**TASK BRIEF:** When a picture appears among the records, leave it out, and copy all else exactly.

**Saved data entries:**
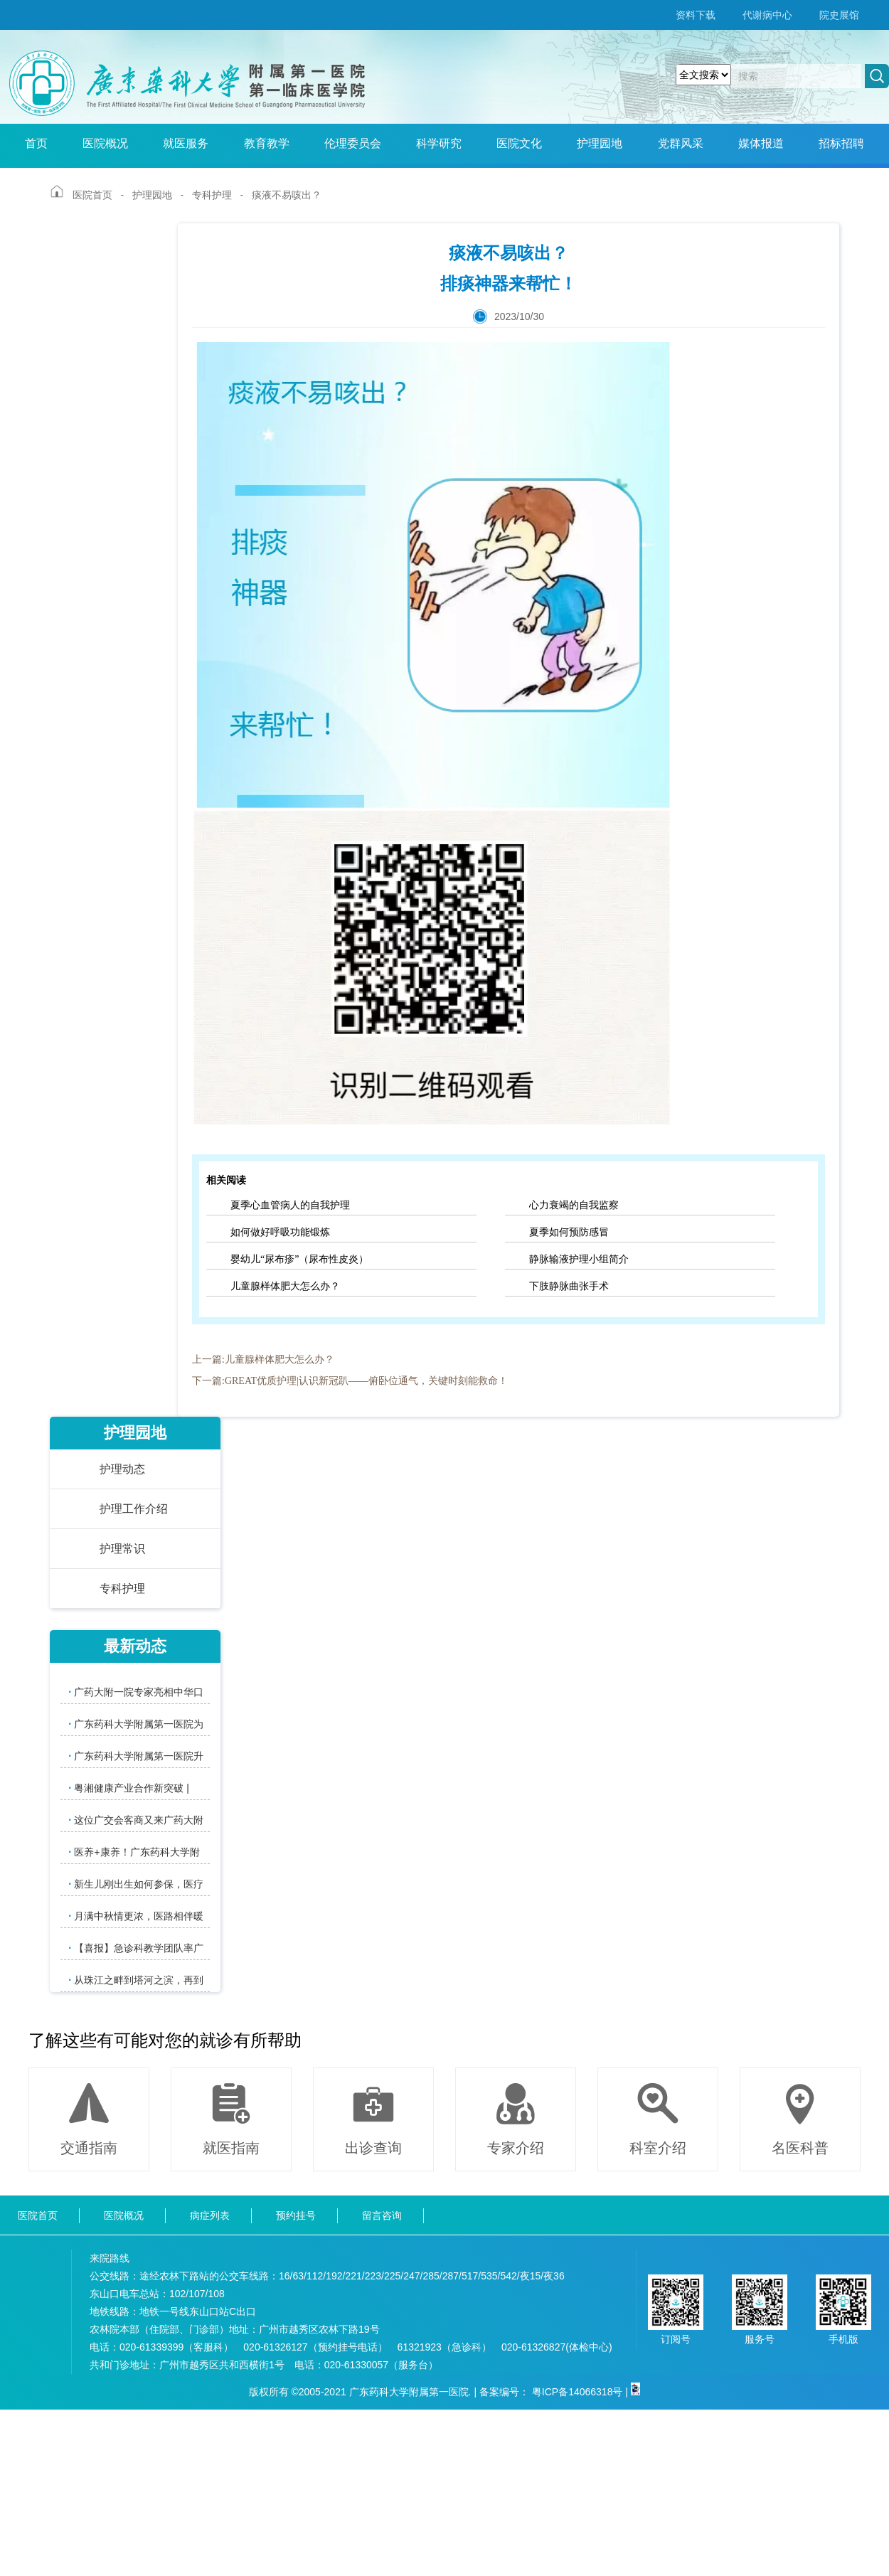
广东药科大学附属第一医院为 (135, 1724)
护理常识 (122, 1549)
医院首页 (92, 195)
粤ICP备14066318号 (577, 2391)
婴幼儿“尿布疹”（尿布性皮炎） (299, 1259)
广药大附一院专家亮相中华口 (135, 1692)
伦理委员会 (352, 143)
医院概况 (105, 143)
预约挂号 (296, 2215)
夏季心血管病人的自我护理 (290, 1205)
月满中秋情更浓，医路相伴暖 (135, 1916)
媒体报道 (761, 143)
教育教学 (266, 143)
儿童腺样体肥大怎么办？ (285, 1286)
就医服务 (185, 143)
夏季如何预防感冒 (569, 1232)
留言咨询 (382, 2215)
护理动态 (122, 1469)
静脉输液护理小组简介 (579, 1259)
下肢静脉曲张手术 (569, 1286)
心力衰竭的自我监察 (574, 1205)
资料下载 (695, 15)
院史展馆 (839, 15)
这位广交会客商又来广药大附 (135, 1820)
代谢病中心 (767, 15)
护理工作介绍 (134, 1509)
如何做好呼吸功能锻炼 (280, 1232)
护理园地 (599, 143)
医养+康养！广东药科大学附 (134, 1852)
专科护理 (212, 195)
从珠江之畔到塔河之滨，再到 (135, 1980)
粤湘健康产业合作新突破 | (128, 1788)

**ANSWER TO THE EXERCISE:**
广东药科大学附属第一医院为 (135, 1724)
护理常识 (122, 1549)
医院首页 (92, 195)
粤ICP备14066318号 (577, 2391)
婴幼儿“尿布疹”（尿布性皮炎） (299, 1259)
广药大附一院专家亮相中华口 (135, 1692)
伦理委员会 (352, 143)
医院概况 (105, 143)
预约挂号 (296, 2215)
夏季心血管病人的自我护理 (290, 1205)
月满中秋情更浓，医路相伴暖 (135, 1916)
媒体报道 (761, 143)
教育教学 (266, 143)
儿童腺样体肥大怎么办？ (285, 1286)
就医服务 (185, 143)
夏季如何预防感冒 (569, 1232)
留言咨询 (382, 2215)
护理动态 (122, 1469)
静脉输液护理小组简介 (579, 1259)
下肢静脉曲张手术 (569, 1286)
心力衰竭的自我监察 (574, 1205)
资料下载 (695, 15)
院史展馆 (839, 15)
这位广交会客商又来广药大附 (135, 1820)
代谢病中心 (767, 15)
护理工作介绍 (134, 1509)
如何做好呼吸功能锻炼 (280, 1232)
护理园地 (599, 143)
医养+康养！广东药科大学附 (134, 1852)
专科护理 (212, 195)
从珠江之畔到塔河之滨，再到 (135, 1980)
粤湘健康产业合作新突破 | (128, 1788)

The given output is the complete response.